Constraining Proper Motion of Strongly Lensed Eccentric Binary Mergers using Doppler Triangulation

TL;DR

This paper proposes a method called Doppler Triangulation to measure the proper motion of strongly lensed eccentric binary mergers using phase differences in gravitational wave signals, aiding in understanding source velocities.

Contribution

It introduces a novel approach to constrain the proper motion of lensed eccentric GW sources by analyzing phase shifts across multiple images, applicable to next-generation GW observatories.

Findings

Doppler Triangulation can effectively measure source proper motion.

Eccentric GW sources produce distinctive phase shift signatures.

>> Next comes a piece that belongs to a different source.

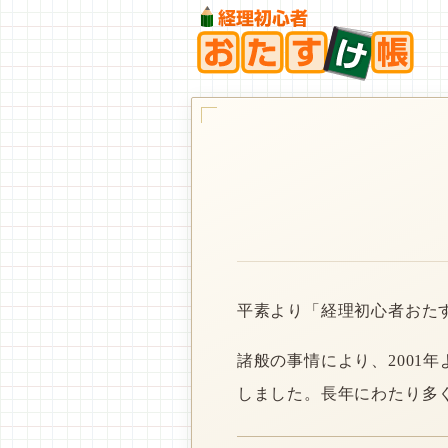
平素より「経理初心者おた
諸般の事情により、2001
しました。長年にわたり多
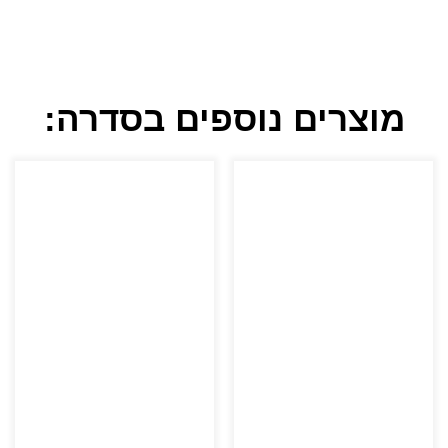
מוצרים נוספים בסדרה:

Next-generation detectors will observe hundreds of such lensed events annually.

Abstract

Strong lensing of gravitational wave (GW) sources allows the observer to see the GW source from different lines-of-sight (LOS) through the corresponding images, which provides a way for constraining the relative proper motion of the GW source. This is possible as the GW signals received from each image will have slightly different projected velocity components, from which one can `Doppler-Triangulate' for the GW source velocity vector. The difference in projected velocity between the different images can be observationally inferred through pairwise GW phase measurements that accumulate over the time-of-observation. In this paper we study lensed eccentric GW sources and explore how the observable GW phase shift between images evolve as a function of time, eccentricity, lens- and binary parameters. Next generation GW observatories, including the Einstein Telescope and Cosmic Explorer, will see $\sim $hundreds/year of lensed GW sources, where a significant fraction of these are expected to be eccentric. We discuss the expected unique observables for such eccentric lensed GW sources, and the relation to their observable relative linear motion, which otherwise is exceedingly difficult to constrain in general.